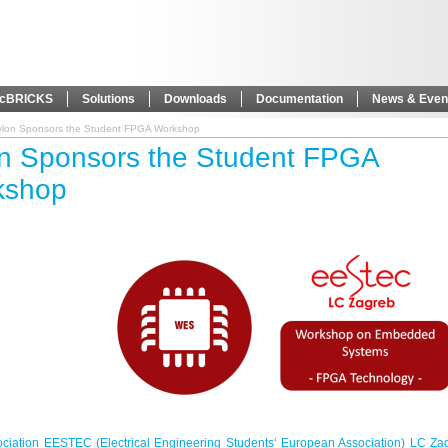
icBRICKS
Solutions
Downloads
Documentation
News & Even
ylon Sponsors the Student FPGA Workshop
n Sponsors the Student FPGA
kshop
ociation EESTEC (Electrical Engineering Students‘ European Association) LC Za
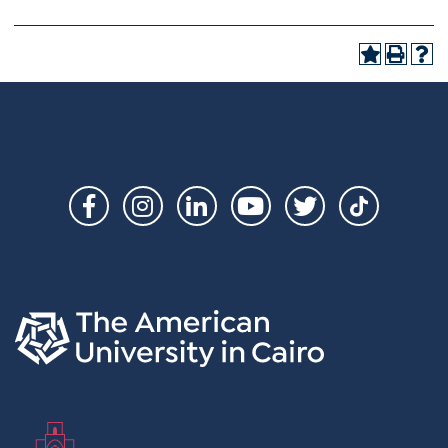
Social
Links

===============

> **Exercise goal**:
Look over the material above and show each line where "FPGA" appears.

> **Task result**:
ylon Sponsors the Student FPGA Workshop
n Sponsors the Student FPGA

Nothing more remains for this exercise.